Der Grünen-Politiker Tom Koenigs über die Lage der Menschenrechte in Afghanistan, dem angestrebten Ausgleich mit den Taliban und die Politik der Bundesregierung.

Herr Koenigs, werden die Menschenrechte in Afghanistan unter dem angestrebten Ausgleich mit den Taliban leiden?

Afghanische Menschenrechtsgruppen befürchten, dass ihre Rechte in diesem Prozess unter die Räder kommen. Es kann für Afghanistan aber keine militärische, sondern nur eine politische Lösung geben. Präsident Hamid Karsai hat für die Verhandlungen zwei Ziele genannt: einen Ausgleich mit den Aufständischen und eine Bestätigung der afghanischen Verfassung. Die Regierungsvertreter müssen in den Verhandlungen durchsetzen, dass etwa das Recht auf Schule und Ausbildung für Frauen und Mädchen bestätigt wird. Das gilt auch für die in der afghanischen Verfassung verankerte Garantie universeller Menschenrechte. Ausgeschlossen ist das nicht. Den Taliban geht es vor allem um eine Machtteilung und um wirtschaftliche Interessen.

Das heißt, Sie sind optimistisch in Bezug auf die Menschenrechte?
Über das Ergebnis solcher Verhandlungen kann man heute keine Voraussagen machen. Dieser Prozess muss nicht nur die Regierung und die Taliban, sondern auch gesellschaftliche Gruppen einschließen. Gegenwärtig haben wir die Menschenrechte zwar auf dem Papier garantiert. Doch im Herrschaftsbereich der Taliban werden die Menschenrechte mit Füßen getreten. Es wäre ein Fortschritt, wenn die afghanische Regierung in diesen Gebieten die Kontrolle übernehmen und den Menschenrechten einen Raum geben könnte. Nur soll sich niemand über die Dauer dieses Prozesses täuschen: In drei Monaten ist das nicht zu machen.

Der Aussöhnungsprozess wird lange dauern, aber die Afghanen wollen schon 2014 keine fremden Kampftruppen mehr im Land haben. Wie passt das zusammen?
Der Zeithorizont gehorcht innenpolitischen Erwägungen in den USA, in Deutschland und in Afghanistan. Ich hoffe, dass der Konflikt bis 2014 entweder so weit abgekühlt ist oder die Verhandlungen so weit fortgeschritten sind, dass eine gewisse Stabilität erreicht werden kann.

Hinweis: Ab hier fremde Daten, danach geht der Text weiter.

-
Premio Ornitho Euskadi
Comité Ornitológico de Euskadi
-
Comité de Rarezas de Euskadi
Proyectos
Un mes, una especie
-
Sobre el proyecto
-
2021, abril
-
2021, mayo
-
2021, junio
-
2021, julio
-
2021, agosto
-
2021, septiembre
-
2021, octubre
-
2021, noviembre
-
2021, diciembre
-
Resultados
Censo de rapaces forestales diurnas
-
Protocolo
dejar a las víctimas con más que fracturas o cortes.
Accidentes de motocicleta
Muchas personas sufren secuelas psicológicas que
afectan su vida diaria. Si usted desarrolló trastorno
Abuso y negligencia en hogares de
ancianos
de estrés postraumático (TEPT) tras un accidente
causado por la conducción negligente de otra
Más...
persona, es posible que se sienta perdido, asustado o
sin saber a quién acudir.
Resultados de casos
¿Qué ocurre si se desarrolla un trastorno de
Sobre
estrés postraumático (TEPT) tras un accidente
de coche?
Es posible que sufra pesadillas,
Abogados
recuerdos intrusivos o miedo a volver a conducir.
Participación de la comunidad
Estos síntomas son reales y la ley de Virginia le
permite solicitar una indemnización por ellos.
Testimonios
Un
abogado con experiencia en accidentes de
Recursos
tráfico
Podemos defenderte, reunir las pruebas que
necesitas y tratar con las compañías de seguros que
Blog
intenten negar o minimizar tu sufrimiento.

Gibt es Möglichkeiten, die Menschenrechte in Afghanistan von außen zu stärken?
Die gibt es durchaus. Die internationale Gemeinschaft sollte die den Menschenrechten verbundene afghanische Zivilgesellschaft stärken, allen voran die Unabhängige afghanische Menschenrechtskommission.

Tut Deutschland auf diesem Gebiet genug?
Nein. Der Fortschrittsbericht der Bundesregierung ist in Bezug auf Menschenrechte viel zu vage. Ich vermisse klare Aussagen dazu, was Deutschland machen will, um die Menschenrechte in Afghanistan auch nach dem Abzug der Soldaten zu stärken. Es geht um den Aufbau von Strukturen an Schulen und Universitäten, die eine liberale, demokratische und an Menschenrechten orientierte Staatsauffassung tragen. Deutschland bietet Schulen und Hochschulen in Afghanistan viel zu wenig Unterstützung. Wenn die Bundesregierung nicht massiv nachbessert, besteht die Gefahr, dass die nächste Generation ihr Heil im Fundamentalismus sucht.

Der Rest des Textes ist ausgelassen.